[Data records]
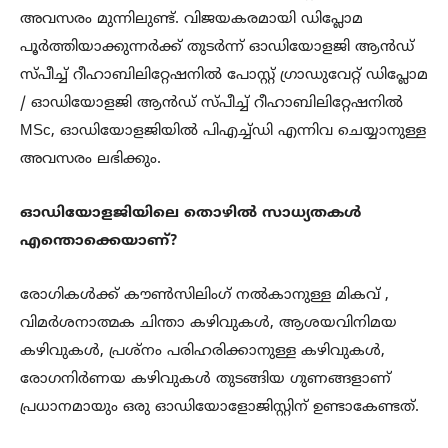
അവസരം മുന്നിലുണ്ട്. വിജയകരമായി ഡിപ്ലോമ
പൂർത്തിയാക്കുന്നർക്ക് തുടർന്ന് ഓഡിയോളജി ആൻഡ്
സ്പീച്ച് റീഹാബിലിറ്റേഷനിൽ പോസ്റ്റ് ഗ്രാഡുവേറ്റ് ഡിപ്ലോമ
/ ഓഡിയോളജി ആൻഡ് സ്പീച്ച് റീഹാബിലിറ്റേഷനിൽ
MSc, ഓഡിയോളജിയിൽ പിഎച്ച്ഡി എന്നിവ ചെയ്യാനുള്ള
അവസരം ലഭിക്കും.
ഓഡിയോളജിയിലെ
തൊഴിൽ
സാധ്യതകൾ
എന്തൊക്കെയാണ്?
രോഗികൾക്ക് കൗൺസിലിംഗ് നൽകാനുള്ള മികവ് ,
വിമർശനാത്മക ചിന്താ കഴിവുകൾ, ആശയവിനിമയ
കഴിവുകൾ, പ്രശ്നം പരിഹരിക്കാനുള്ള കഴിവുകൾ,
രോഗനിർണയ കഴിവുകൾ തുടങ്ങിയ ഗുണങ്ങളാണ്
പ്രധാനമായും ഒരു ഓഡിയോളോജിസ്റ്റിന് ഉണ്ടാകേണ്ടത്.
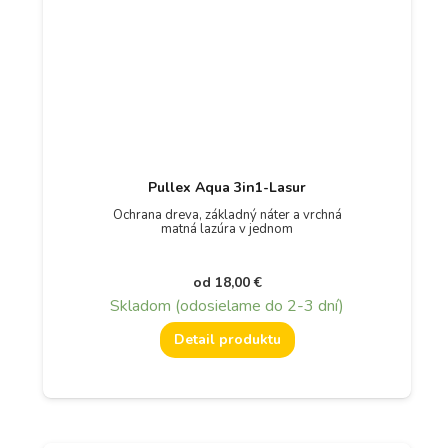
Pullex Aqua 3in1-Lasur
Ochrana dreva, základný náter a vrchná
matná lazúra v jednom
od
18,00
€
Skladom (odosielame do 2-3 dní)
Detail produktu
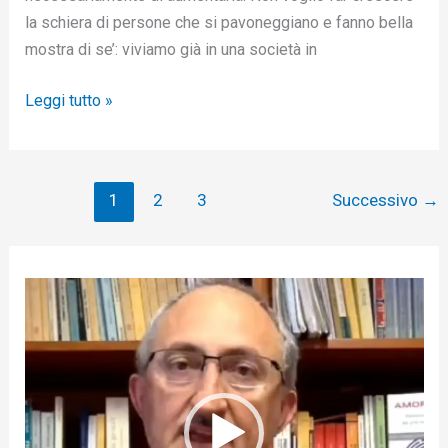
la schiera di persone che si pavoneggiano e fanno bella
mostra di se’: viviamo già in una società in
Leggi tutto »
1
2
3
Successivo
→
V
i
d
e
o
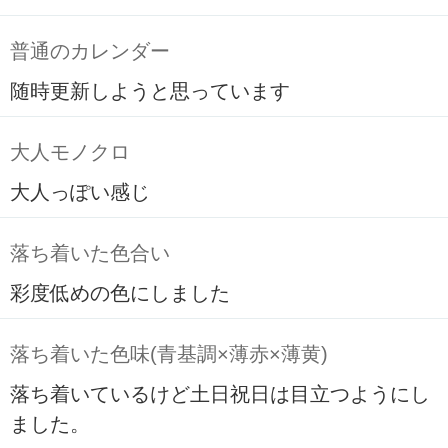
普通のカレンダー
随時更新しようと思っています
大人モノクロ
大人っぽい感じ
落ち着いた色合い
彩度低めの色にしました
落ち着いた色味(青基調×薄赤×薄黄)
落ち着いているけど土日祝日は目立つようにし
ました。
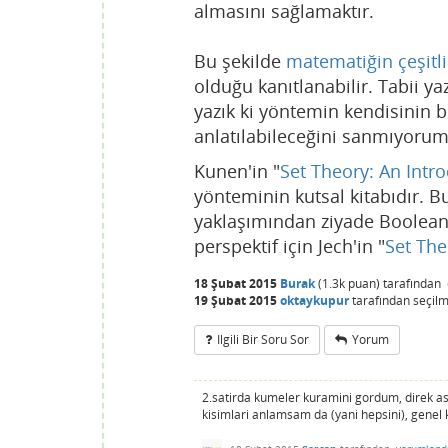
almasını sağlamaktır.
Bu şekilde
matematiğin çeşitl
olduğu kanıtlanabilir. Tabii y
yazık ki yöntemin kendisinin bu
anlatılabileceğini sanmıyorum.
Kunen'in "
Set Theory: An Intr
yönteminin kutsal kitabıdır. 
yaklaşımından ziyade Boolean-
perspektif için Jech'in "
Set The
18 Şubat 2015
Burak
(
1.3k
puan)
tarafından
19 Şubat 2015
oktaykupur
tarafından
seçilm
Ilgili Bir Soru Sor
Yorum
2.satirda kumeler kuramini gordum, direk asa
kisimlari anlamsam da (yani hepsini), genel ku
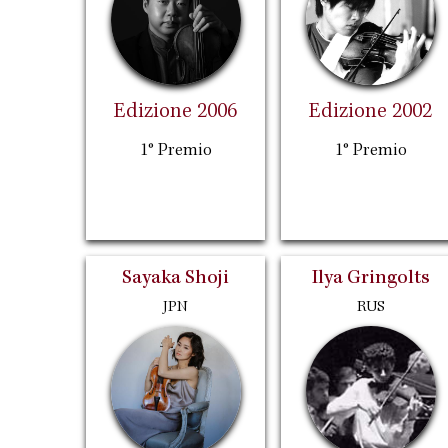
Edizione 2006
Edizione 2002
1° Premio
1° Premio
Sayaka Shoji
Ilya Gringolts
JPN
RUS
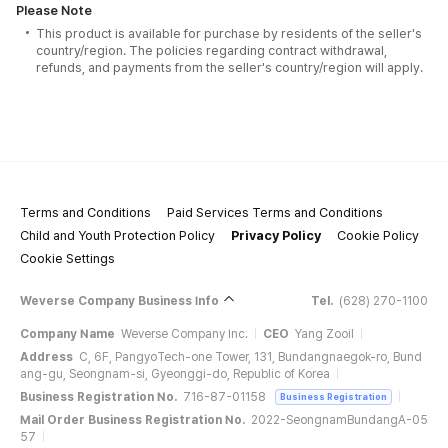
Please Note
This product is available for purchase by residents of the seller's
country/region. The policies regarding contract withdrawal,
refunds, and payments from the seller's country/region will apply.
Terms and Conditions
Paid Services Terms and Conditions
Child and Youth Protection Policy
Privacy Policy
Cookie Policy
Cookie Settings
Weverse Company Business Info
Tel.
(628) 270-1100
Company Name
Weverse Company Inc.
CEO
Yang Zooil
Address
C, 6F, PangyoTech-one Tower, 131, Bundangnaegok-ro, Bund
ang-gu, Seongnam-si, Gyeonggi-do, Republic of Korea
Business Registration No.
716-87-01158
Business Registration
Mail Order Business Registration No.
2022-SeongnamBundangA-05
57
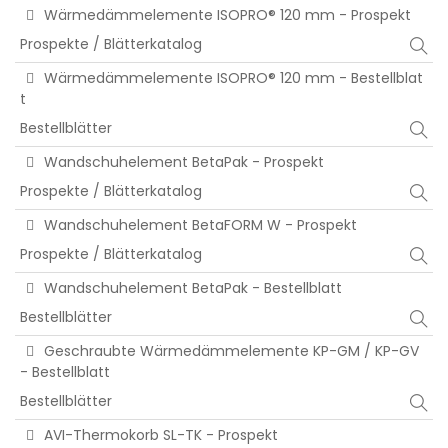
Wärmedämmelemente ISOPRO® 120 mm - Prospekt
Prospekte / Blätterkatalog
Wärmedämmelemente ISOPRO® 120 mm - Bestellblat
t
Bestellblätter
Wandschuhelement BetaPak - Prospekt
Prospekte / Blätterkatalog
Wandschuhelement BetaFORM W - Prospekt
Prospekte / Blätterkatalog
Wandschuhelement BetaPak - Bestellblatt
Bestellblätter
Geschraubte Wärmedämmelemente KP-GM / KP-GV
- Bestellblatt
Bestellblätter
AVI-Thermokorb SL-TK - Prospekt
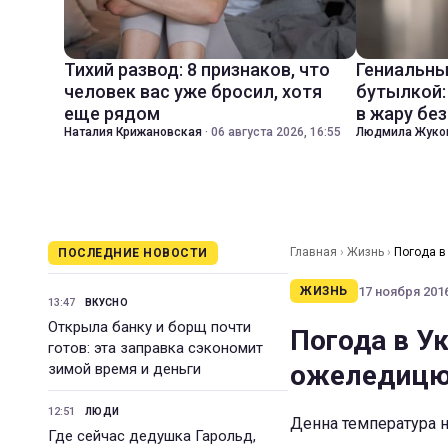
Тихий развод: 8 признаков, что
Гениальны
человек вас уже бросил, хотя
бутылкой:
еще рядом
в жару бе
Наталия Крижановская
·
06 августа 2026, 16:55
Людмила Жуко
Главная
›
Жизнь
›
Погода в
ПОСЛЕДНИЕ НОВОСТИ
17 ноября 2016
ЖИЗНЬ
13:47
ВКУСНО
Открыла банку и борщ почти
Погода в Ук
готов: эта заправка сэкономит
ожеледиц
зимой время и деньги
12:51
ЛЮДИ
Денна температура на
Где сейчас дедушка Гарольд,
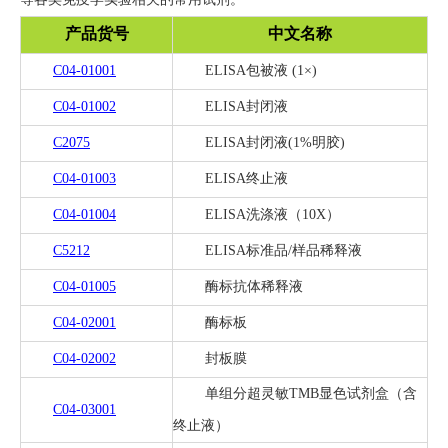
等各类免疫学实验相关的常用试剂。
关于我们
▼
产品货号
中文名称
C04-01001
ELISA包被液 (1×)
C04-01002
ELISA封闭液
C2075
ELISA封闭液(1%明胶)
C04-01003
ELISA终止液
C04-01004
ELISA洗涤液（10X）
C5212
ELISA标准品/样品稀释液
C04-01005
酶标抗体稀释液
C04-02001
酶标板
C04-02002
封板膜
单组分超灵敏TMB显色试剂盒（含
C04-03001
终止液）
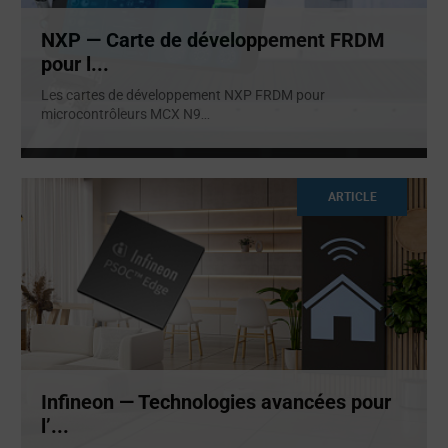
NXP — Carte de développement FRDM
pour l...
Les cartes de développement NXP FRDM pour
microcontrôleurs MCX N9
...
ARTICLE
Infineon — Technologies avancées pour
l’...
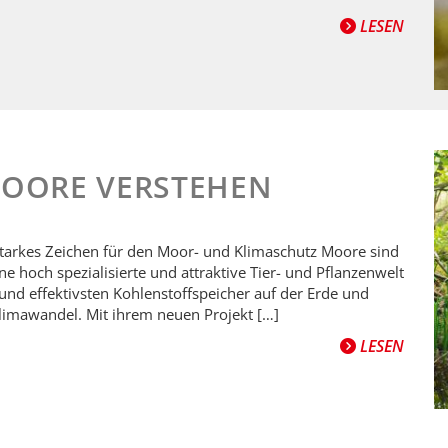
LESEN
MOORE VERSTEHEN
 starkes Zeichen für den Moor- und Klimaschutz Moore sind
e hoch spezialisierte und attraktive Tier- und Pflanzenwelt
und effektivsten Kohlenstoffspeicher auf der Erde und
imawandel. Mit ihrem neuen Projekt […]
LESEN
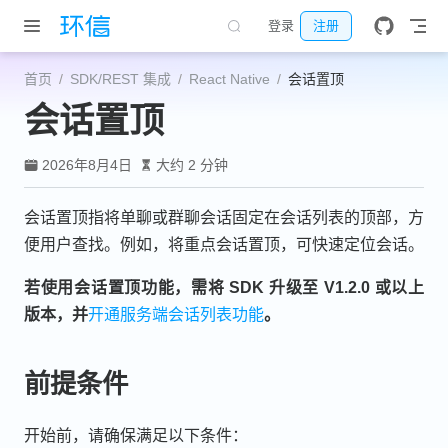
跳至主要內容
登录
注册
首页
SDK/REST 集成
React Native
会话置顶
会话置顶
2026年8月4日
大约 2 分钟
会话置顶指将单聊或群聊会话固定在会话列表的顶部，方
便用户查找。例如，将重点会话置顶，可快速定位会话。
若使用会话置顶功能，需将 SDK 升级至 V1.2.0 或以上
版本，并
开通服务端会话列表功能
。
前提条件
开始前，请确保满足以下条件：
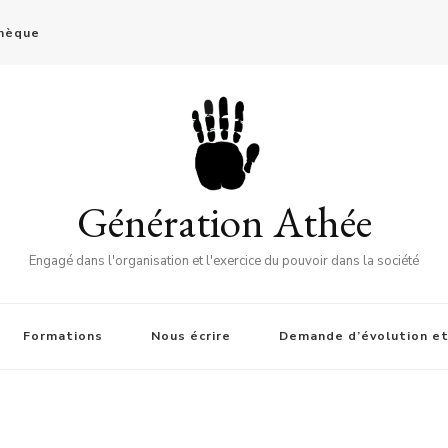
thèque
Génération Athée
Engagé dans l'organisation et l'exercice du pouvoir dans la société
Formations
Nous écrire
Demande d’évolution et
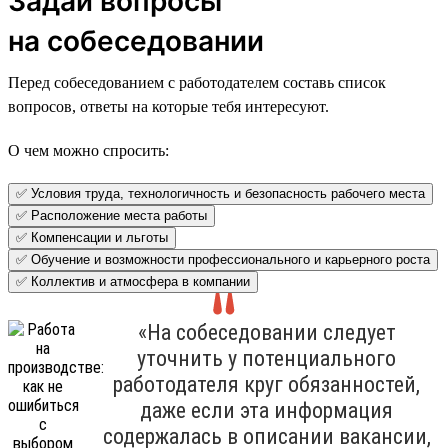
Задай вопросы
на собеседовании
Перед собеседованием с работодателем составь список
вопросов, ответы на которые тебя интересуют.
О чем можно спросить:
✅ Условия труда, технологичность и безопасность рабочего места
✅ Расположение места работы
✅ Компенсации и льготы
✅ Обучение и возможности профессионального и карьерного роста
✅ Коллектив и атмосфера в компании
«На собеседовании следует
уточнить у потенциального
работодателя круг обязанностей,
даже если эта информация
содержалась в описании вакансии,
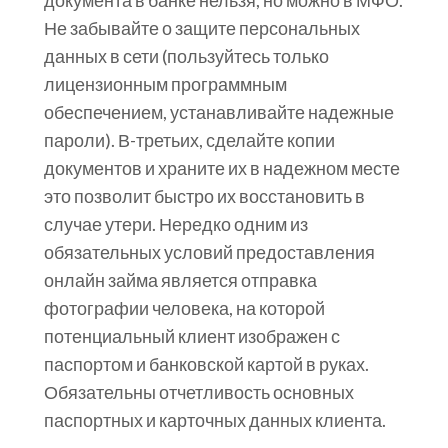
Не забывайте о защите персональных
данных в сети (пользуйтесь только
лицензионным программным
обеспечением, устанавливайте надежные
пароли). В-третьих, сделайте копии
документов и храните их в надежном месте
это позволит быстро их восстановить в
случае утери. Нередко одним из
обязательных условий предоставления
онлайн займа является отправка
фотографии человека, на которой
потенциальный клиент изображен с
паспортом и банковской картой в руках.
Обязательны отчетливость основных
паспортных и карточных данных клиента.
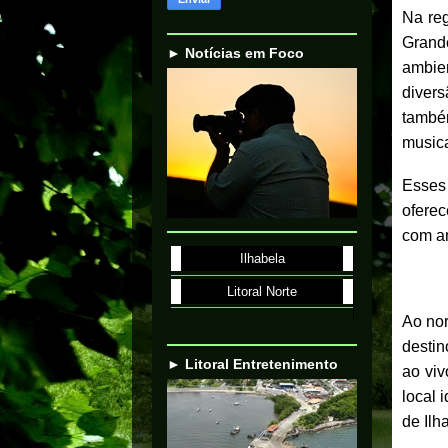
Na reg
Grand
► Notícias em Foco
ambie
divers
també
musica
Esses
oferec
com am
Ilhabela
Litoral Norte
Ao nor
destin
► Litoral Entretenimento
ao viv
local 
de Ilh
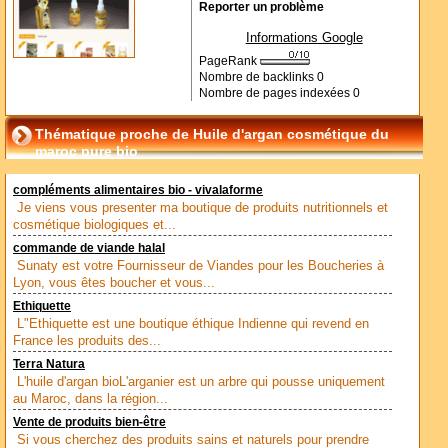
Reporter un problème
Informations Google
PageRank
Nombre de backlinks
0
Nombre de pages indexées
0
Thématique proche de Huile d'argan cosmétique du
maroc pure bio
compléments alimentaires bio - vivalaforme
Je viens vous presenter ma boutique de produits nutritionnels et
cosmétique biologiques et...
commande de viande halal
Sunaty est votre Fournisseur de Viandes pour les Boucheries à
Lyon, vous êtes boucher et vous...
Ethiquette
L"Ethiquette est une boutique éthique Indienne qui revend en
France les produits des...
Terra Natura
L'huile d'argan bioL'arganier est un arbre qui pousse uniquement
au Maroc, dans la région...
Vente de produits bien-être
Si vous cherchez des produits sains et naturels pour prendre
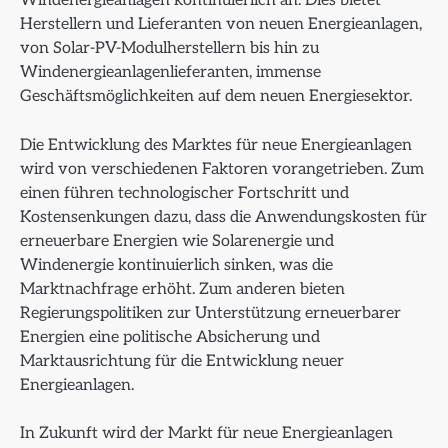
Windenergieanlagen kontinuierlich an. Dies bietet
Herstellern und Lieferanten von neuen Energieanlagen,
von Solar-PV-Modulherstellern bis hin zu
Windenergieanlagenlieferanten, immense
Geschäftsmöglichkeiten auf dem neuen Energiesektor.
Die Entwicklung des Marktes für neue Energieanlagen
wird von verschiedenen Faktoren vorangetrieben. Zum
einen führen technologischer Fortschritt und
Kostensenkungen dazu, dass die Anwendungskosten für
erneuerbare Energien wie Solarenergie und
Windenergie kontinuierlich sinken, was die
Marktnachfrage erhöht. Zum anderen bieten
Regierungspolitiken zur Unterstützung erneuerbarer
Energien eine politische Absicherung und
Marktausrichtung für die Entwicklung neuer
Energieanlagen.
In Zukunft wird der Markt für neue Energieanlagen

### EXERCISE DETAILS
How many of the lines above include the word "dans"? Only the number should be given.

### THE COMPLETED TASK
2